As the army of Egypt came out against Israel, the Lord parted the Red sea and the nation of Israel crossed over to the other side. Egypt followed, but as they attempted to cross the Lord released the sea and destroyed the greatest army in the world. Watching the carnage safely from the shore, Israel rejoiced, worshiped and praised the Lord their deliverer. In the next few chapters, God reveals His nature as their provider through mana (bread), quail (meat), and water from a stone. God reveals himself as their “victory banner” when he takes Israel into its first battle as a nation.

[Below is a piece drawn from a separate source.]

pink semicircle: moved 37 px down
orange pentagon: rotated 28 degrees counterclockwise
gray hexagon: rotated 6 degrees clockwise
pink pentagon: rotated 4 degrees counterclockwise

When we first come to know Christ Jesus there is a work that he starts in our lives. He doesn’t take us along the shortest route because like Israel we are not mature enough yet to face the battles ahead. Instead He takes us to a dead-end where we are forced to face the very thing we are trying to escape. There, God reveals himself as our savior. Before He can show us anything else about himself we have to first know that He is our savior. Then, like Israel, we learn the next lesson, that God and only God is our provider. He takes us into a place without natural provision and provides miraculously for all of our needs. In these time, we are tempted to look back at our old life of slavery and say “I wish I was back there.” Instead we need to be recounting all the ways that God has faithfully intervened in our circumstances. But, like any good father, God is training us to maturity and at some point we get to go into battle for the first time, but only after we have tasted God’s salvation and provision.
He trains my hands for war, so that my arms can bend a bow of bronze. You have given me the shield of your salvation, and your right hand supported me, and your gentleness made me great.” (Psalm 18:34-35)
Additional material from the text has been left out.